The romance novel traditionally outsells every other genre in the paperback variety, making it the most prevalent form of bourgeois literature.
Its overwhelming popularity is assisted of course by relating to our primal instincts, feelings shared across the world that transcend any natural boundaries we may encounter.
In spite of its prevalence, it has been recognized since ancient times as a genre generally lacking substance and literary merit.
Developed primarily in England, and later the United States, the genre is the exploitation of women who are increasingly alienated from normal social relations with men due to latter’s exploitation by the societal pervasiveness of easily accessible sexually suggestive content. Evidenced by its production almost exclusively within bourgeois nations, the genre serves as a balance to the decline of normal social interactions in a capitalist society.
Romance serves to provide a simplistic notion of social relations that are less-experienced in bourgeois culture due to the projection of the individual and the growth of abnormal social relations.
I will group together the sub-genres of mystery, crime, and psychopathic thrillers in order to analyze the genre’s effect within a bourgeois society.
Again appealing to primal instincts, thriller exploits the lack of physical activity and adrenaline-producing elements, which were natural to hunter-gatherer societies, but are largely absent from bourgeois and capitalist culture.
Its secondary purpose is to exploit again the abnormal social relations created by bourgeois conditions of exploitation and the commodification of the individual.

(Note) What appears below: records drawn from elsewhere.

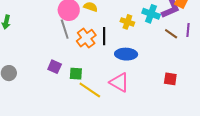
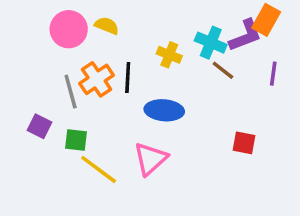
gray line: (65, 29) -> (71, 92), moved
brown line: (171, 34) -> (223, 70), moved
red square: (170, 79) -> (244, 143), moved
pink triangle: (119, 82) -> (151, 159), turned 45

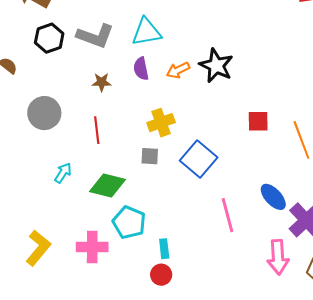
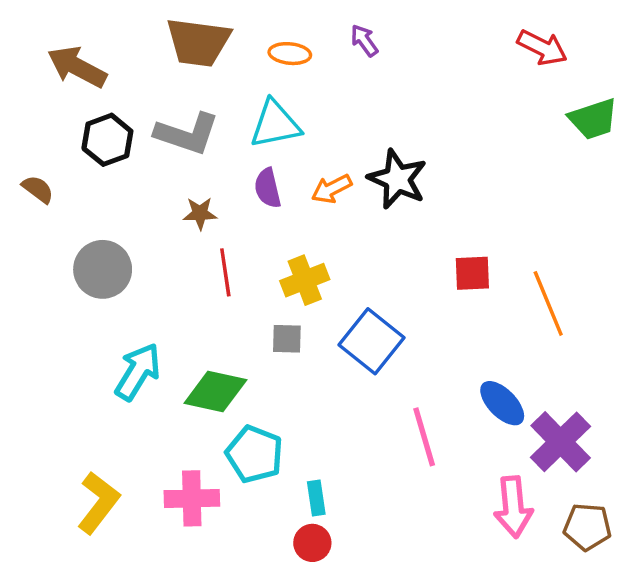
red line: (97, 130) -> (225, 272), moved
cyan arrow: (63, 173) -> (138, 372), size x1.6

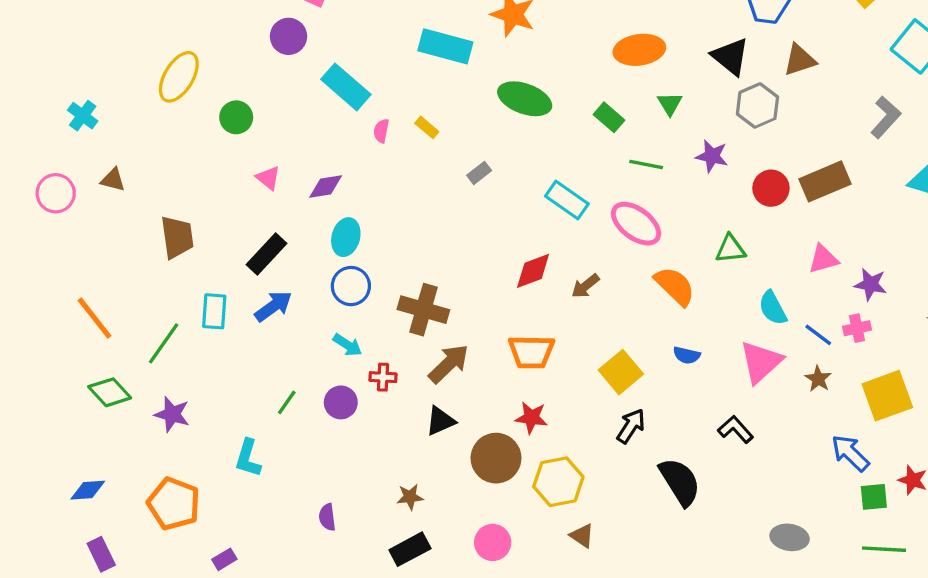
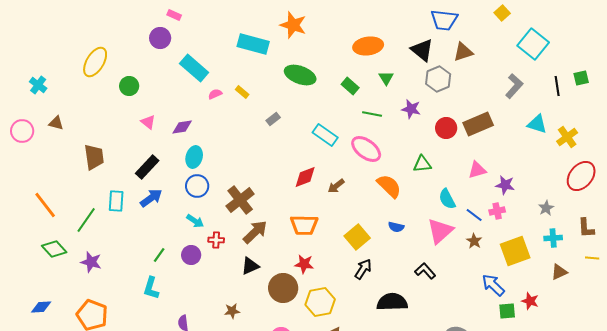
pink semicircle: (381, 131) -> (215, 94), turned 56
brown cross: (423, 310) -> (240, 200), turned 36
cyan L-shape: (248, 458) -> (151, 288), moved
black semicircle: (680, 482) -> (392, 302), turned -60

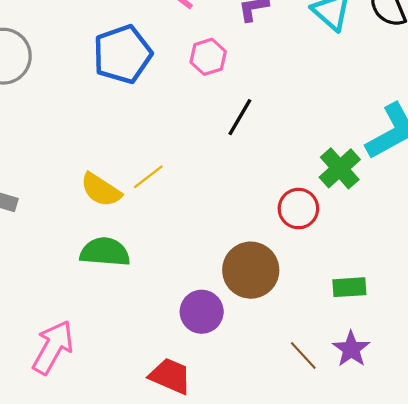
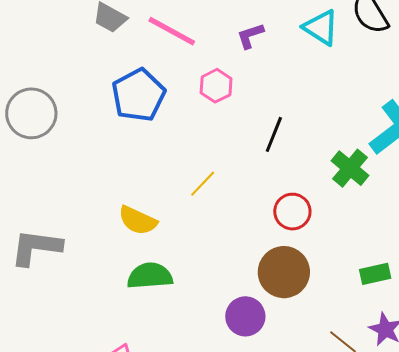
black line: (240, 117) -> (274, 134), moved
yellow line: (148, 177) -> (203, 184), moved
red circle: (298, 209) -> (292, 212), moved

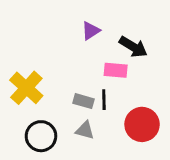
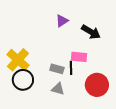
pink rectangle: (116, 70) -> (79, 57), moved
black circle: (41, 136) -> (23, 80), moved

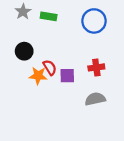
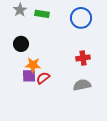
red semicircle: (50, 67) -> (43, 78), moved, turned -96
purple square: (67, 76) -> (29, 76), moved

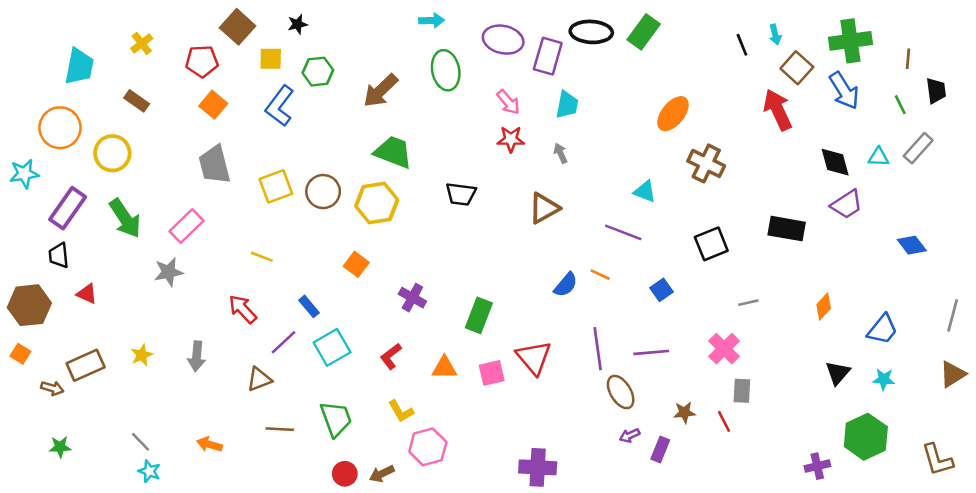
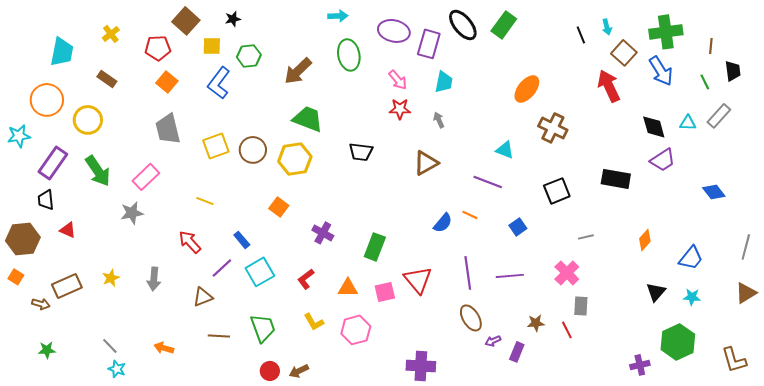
black ellipse: (591, 32) -> (463, 25), turned 48
brown ellipse: (621, 392) -> (471, 318), moved
pink hexagon: (428, 447) -> (356, 330), moved

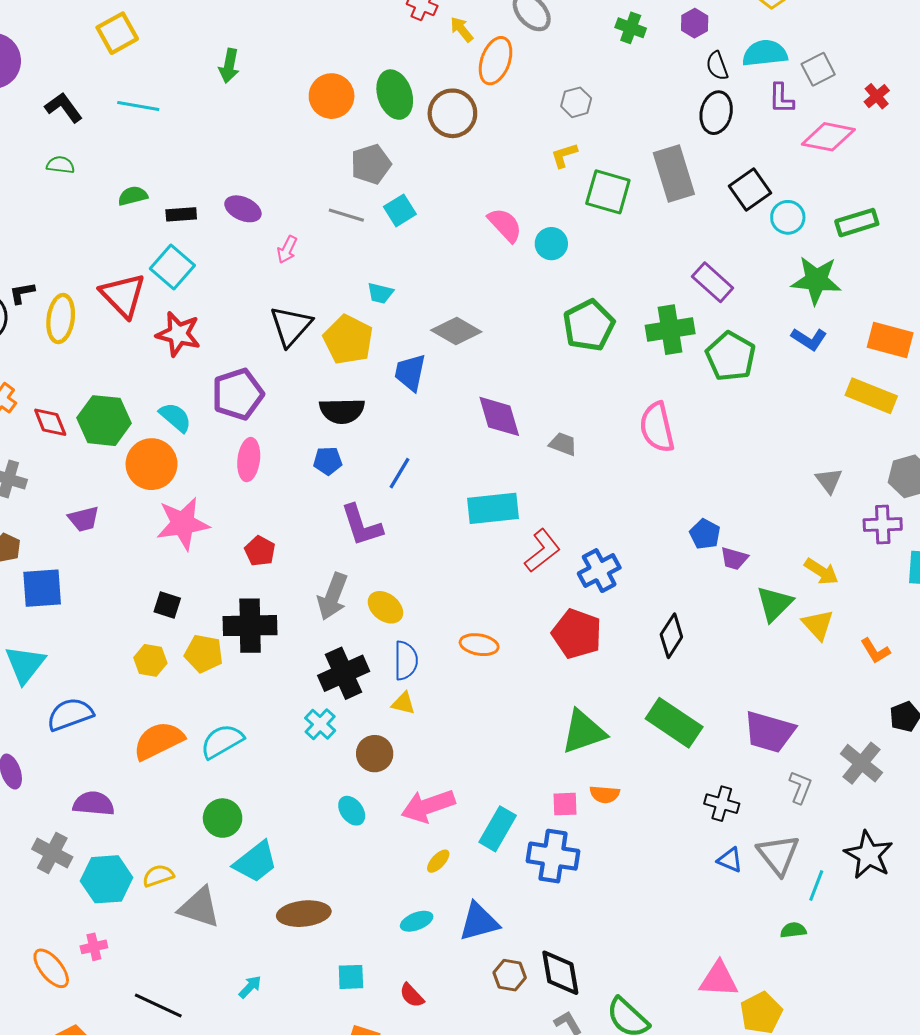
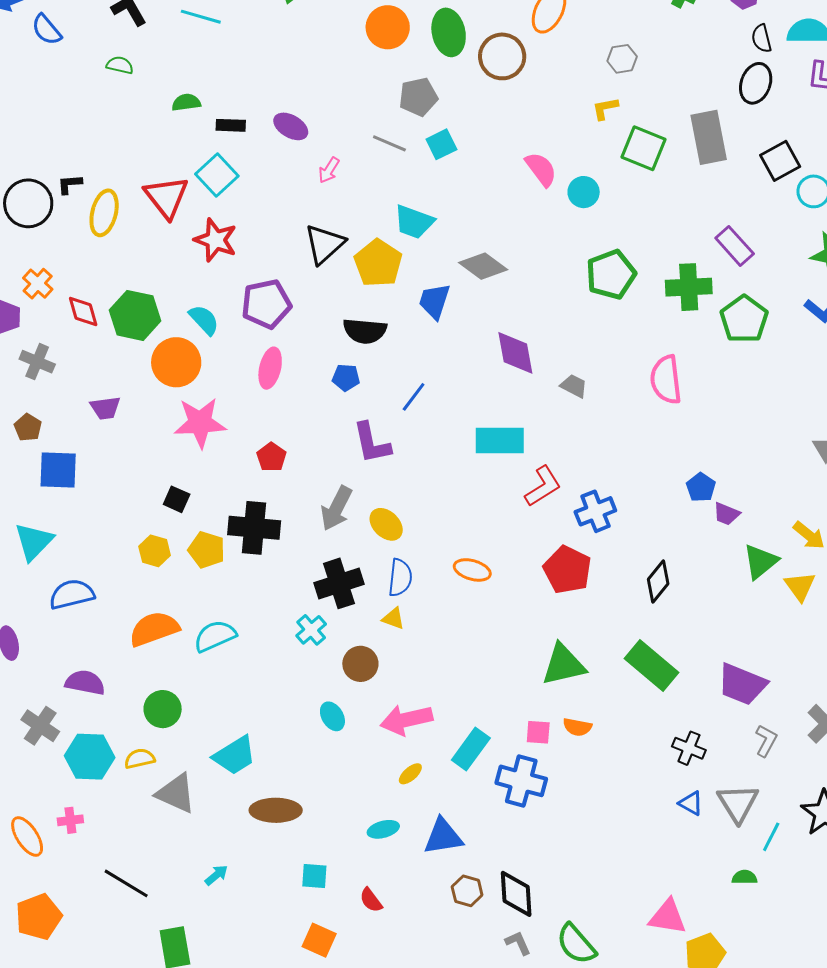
cyan trapezoid: (380, 293) -> (414, 222), size x1.6
green circle: (223, 818) -> (163, 709), moved

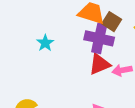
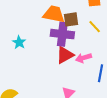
brown square: (112, 22) -> (71, 19), turned -35

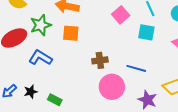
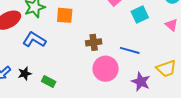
cyan square: (146, 32) -> (140, 15), turned -36

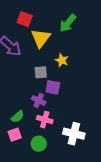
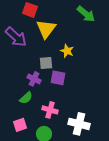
green arrow: (68, 23) -> (86, 14), moved, turned -90
purple cross: (39, 100) -> (34, 79), moved
green semicircle: (18, 117) -> (26, 98), moved

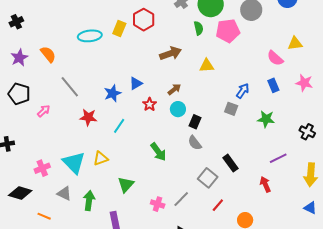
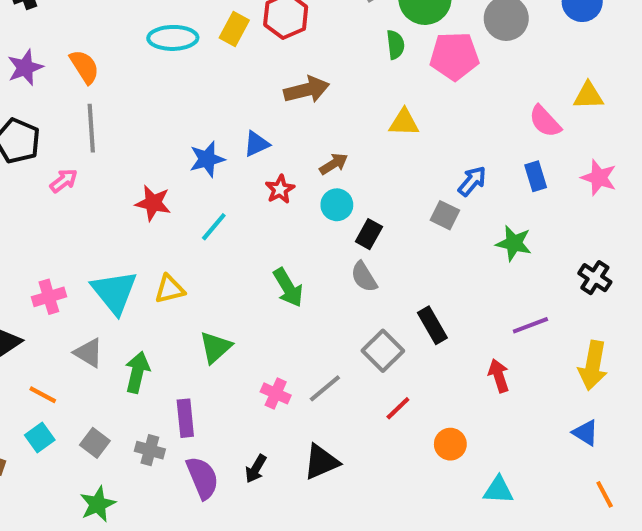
brown arrow: (170, 54) -> (307, 90), moved
gray line: (70, 87) -> (91, 128), moved, turned 30

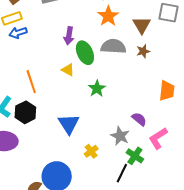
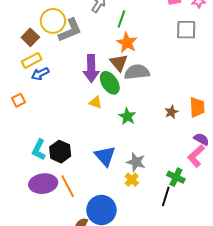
brown triangle: (142, 25) -> (119, 63), moved
purple arrow: (69, 36) -> (91, 69), size x1.5
brown star: (143, 51) -> (171, 112), moved
orange line: (31, 82) -> (68, 186), moved
purple semicircle: (139, 119) -> (201, 139), moved
gray star: (120, 136) -> (136, 162), moved

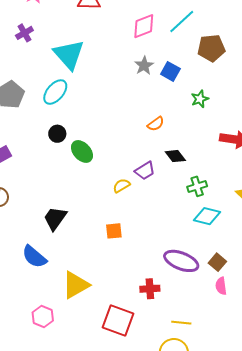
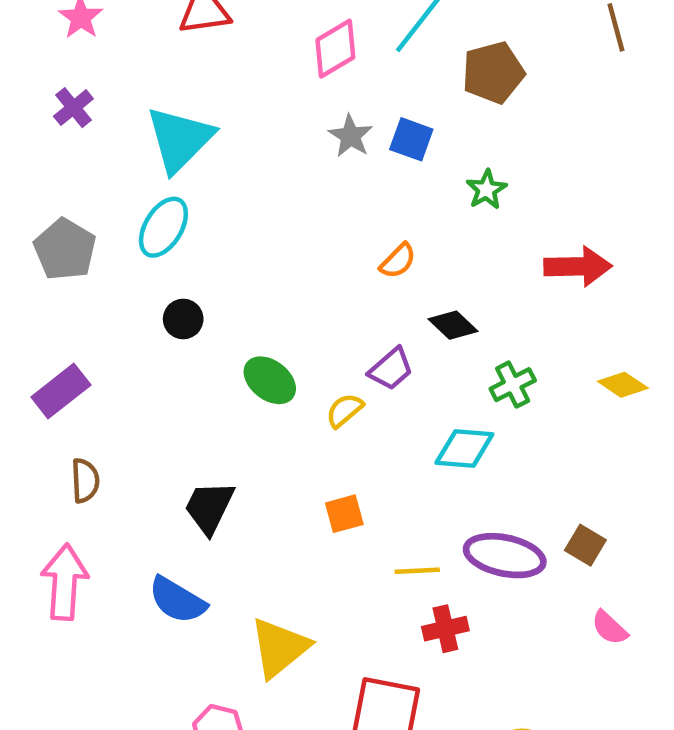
cyan triangle: (69, 55) -> (180, 139), turned 36
green ellipse: (82, 151) -> (270, 380), moved
cyan diamond: (207, 216) -> (464, 448), moved
pink semicircle: (221, 286) -> (609, 628), moved, turned -30
yellow line: (181, 323) -> (417, 571), moved

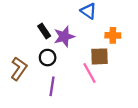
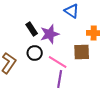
pink line: (90, 73) -> (58, 62), moved, turned -30
purple line: (52, 86) -> (60, 79), moved

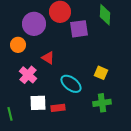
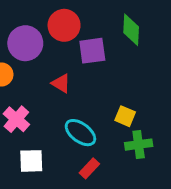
red triangle: (48, 58) -> (61, 83), moved
green cross: (102, 103) -> (139, 145), moved
red rectangle: (58, 108) -> (89, 168), moved, turned -40

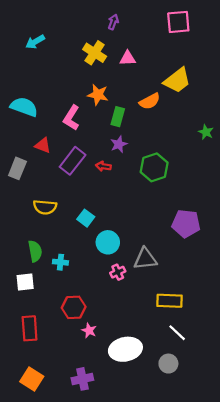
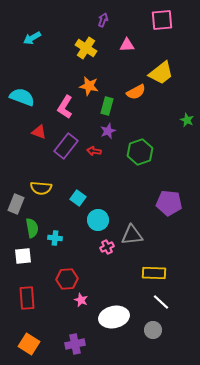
pink triangle: (128, 58) -> (127, 45), moved
gray rectangle: (17, 168) -> (16, 204), moved

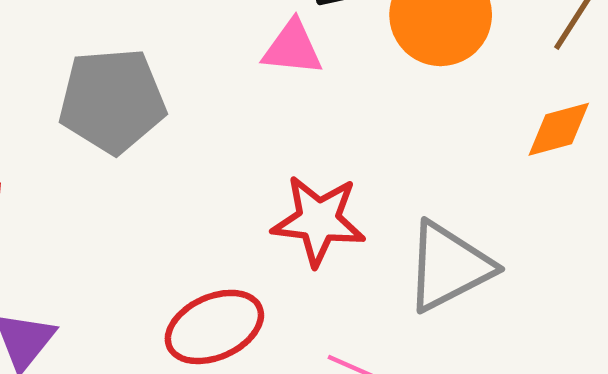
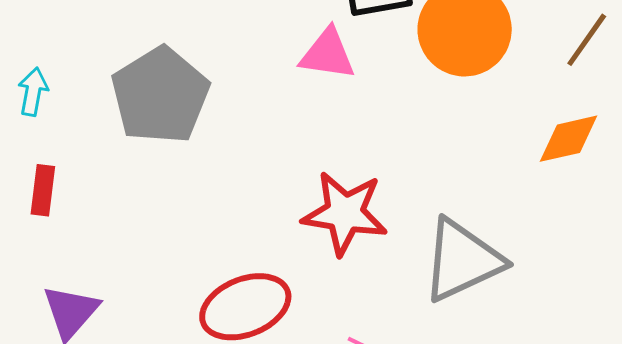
gray pentagon: (112, 101) -> (160, 95), turned -30

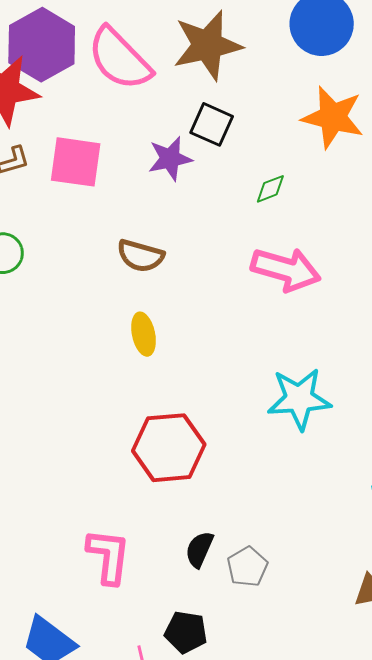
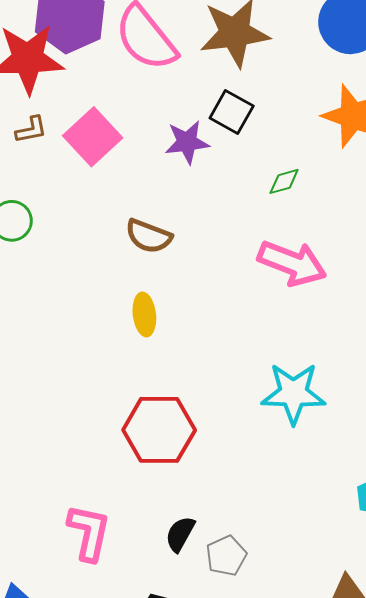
pink square: (76, 162) -> (93, 137), turned 34

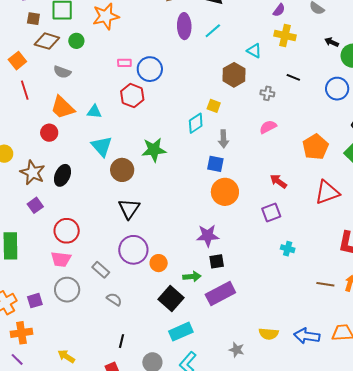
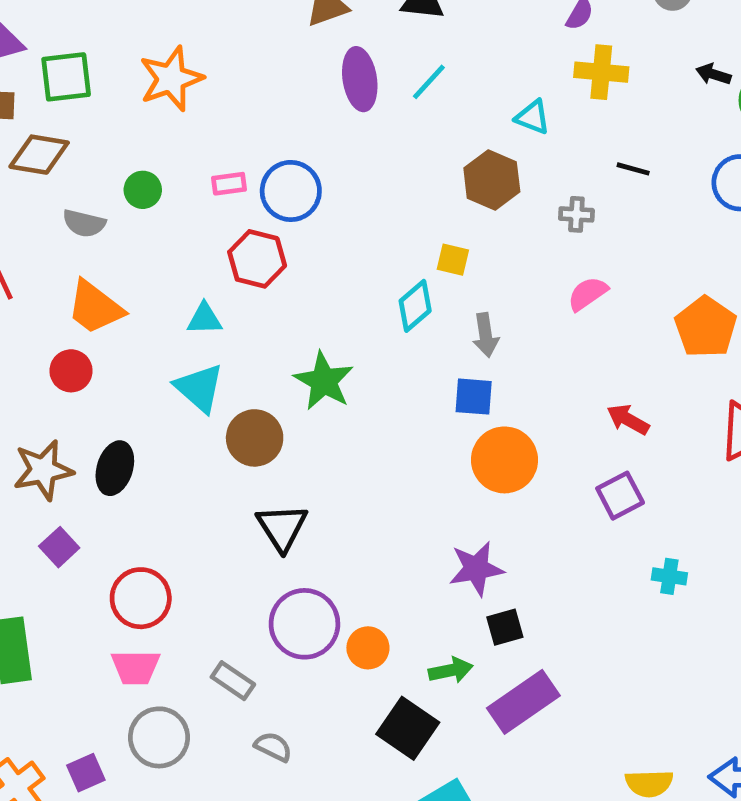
green circle: (76, 41) -> (143, 190), moved
cyan triangle: (94, 112) -> (204, 319), moved
green star: (154, 150) -> (324, 381), turned -30
brown star: (33, 172) -> (43, 470), turned -30

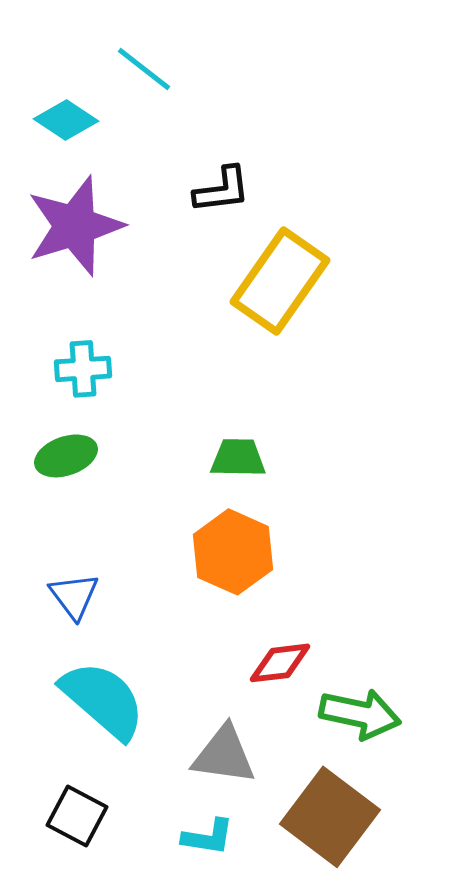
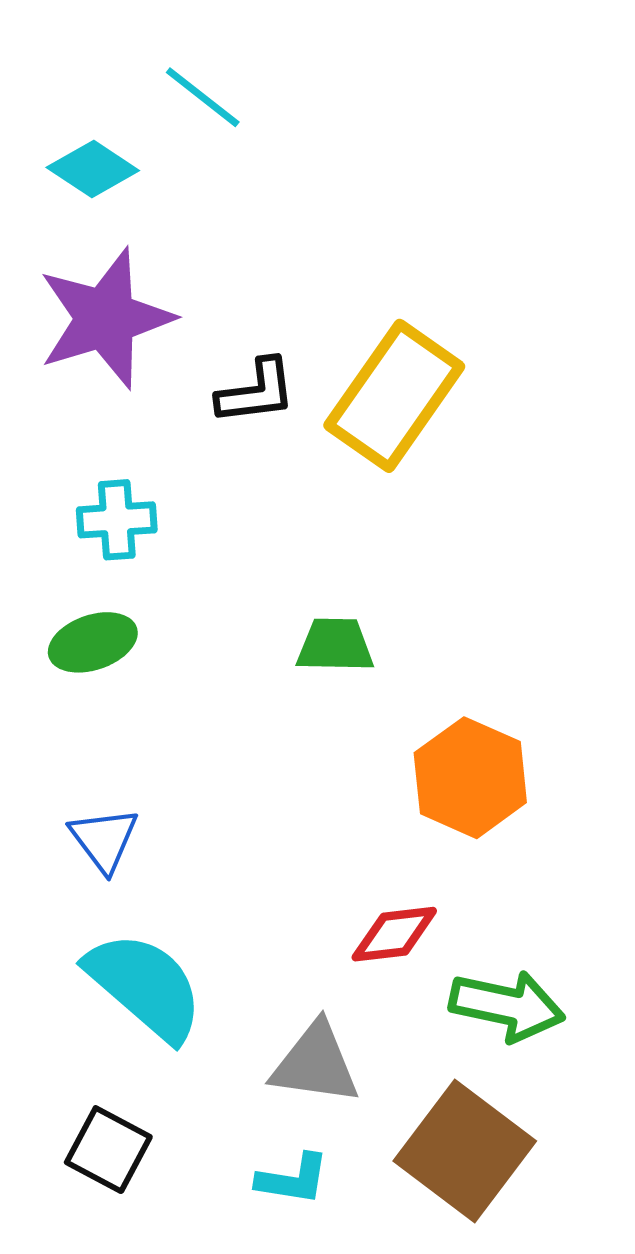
black L-shape: (222, 190) -> (256, 392), moved
orange hexagon: (233, 552) -> (470, 778), moved

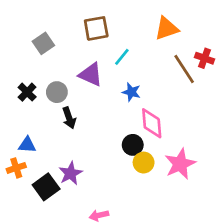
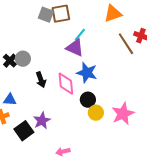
gray square: (43, 43) -> (46, 15), moved, turned -35
purple triangle: (91, 74) -> (75, 48), moved
gray circle: (57, 92) -> (23, 59), moved
blue star: (131, 92) -> (87, 73), moved, size x1.5
pink diamond: (152, 123) -> (66, 84), moved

Bourgeois society produces abnormal social conditions that create specifically psychopathic behaviors, the intrigue of which is then exploited by the thriller genre.
This genre is relatively newer than the previous two, but a natural development due to the proliferation of exploitation within bourgeois and capitalist society.
The inspiration genre grew out of the commodification of the individual, which was then translated into a means of exploitation. The inspiration genre is the glorification and exploration of the individual as a commodity. Other capitalists then consume the genre in an effort to perfect themselves as commodities in order to more successfully exploit their fellow man.
We must differentiate and acknowledge that there exists both a bourgeois fantasy genre and a universal fantasy genre, the characteristics of which will be described here.
Bourgeois fantasy is characterized primarily by the commodification of the individual. Authors who contribute to this genre create envision their characters as an end-state commodity affected by the world through character actions and experiences.
This differs from universal fantasy in which the authors create characters that represent ideas and notions of the world. Such characters are acted upon and allowed to change as the world affects them, coming into conflict only when the ideas that characters represent contradict another’s representation of ideas.
Secondarily and less commonly, bourgeois fantasy can also be characterized by feminism, which a natural growth in the progression of a capitalist society. Feminism allows bourgeois institutions access unfettered by gender in order to more effectively exploit the whole of mankind.
Feminism in bourgeois fantasy literature, then, is the celebration of equality between men and women, or even the occasional dominance of men by women within this particular genre. This is a societal construct perpetrated by bourgeois institutions in order to culturally normalize the exploitation of women in addition to the continued exploitation of their male counterparts.
Feminism is somewhat lacking in universal fantasy due to the celebration of normal social relations contained within this particular genre.
The self-help genre is comprised of the most unapologetic attempts at capitalist exploitation, presented as previously unknown ‘facts’ that the author seeks to present for the greater good. This is a false premise, as the author is unwaveringly exploiting the reader for capital gain. If not, the books would be offered for free.
Self-help is a growth from the commodification of the individual similar to the inspiration genre, but differing slightly because of the pursuit of additional capital gains resulting from the purchase of prescribed remedies, cures, etc.
It still adheres to the principle of the improvement of the individual as a commodity intended for exchange, and serves to promote the importance of the individual for such an exchange.
Self-help books also often contain information teaching opinions of the most effective means of exploiting others for self-preservation. This style of self-help book does not truly help the reader because of the omission of the reader’s need for a base of capital, which the reader is ironically supplying to the author instead.